# My Worst Fear



## pgandy (Aug 15, 2011)

One of my worst fears has come true. The kid next door now has a drum. AGGHHHH!!!


----------



## ghost0311/8541 (Jan 6, 2013)

i had a girl that lived just down the road that had a dead beat boy friend that started playing drums at about 10 at night until 3 in the am i asked him to stop he said no so when i got up to go to work i stop out side there house and lay on my horn he asked me to stop because he was trying to sleep after a week of me doing that he stoped.


----------



## Tag (Jun 11, 2014)

I could put a stop to that in a millisecond. Every time they started to play I would sing.


----------



## leon13 (Oct 4, 2012)

Start playing the Gitarre


----------



## Alfred E.M. (Jul 5, 2014)

*I'd say call in a drone strike, but the collateral damage might git ya.*


----------



## treefork (Feb 1, 2010)




----------



## Chuck Daehler (Mar 17, 2015)

I had the same thing, the neighborhood problem child-adult blankety blank got a drum set for Christmas...a whole dang drum set et al After one or two sessions of his learning curve that sounded more like a war than a drummer, we all got together since our houses were built smack dab together and sound travels well through solid masonry. We gave him an extremely strong suggestion that he play his drum set after the hours of 9AM all the way to 9PM, period. 12 hours at his disposal was a fair suggestion...12 hours of quiet for US was as well.

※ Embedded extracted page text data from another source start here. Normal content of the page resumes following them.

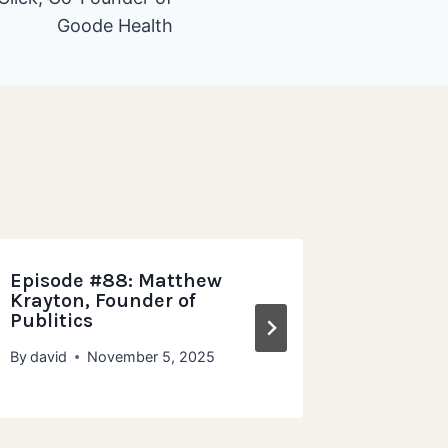
Goode Health
Episode #88: Matthew
Episode
Krayton, Founder of
Grampa
Publitics
Wholeg
By
david
November 5, 2025
By
david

Someone reminded him that non compliance with "the suggestions" would result in possibly his car tires would be flat, all four, someone else and someone else and yet someone else reminded him of other "affects" if disturbing the peace was gonna be his respect for the neighborhood. He complied immediately with absolutely no resistance...fortunately he and his drums moved out a year later...he was a renter only.


----------



## Imperial (Feb 9, 2011)

pick up a tuba and an air compressor, play away


----------



## NaturalFork (Jan 21, 2010)

If I had neighbors in close proximity they would hate me. I have an entire band room!


----------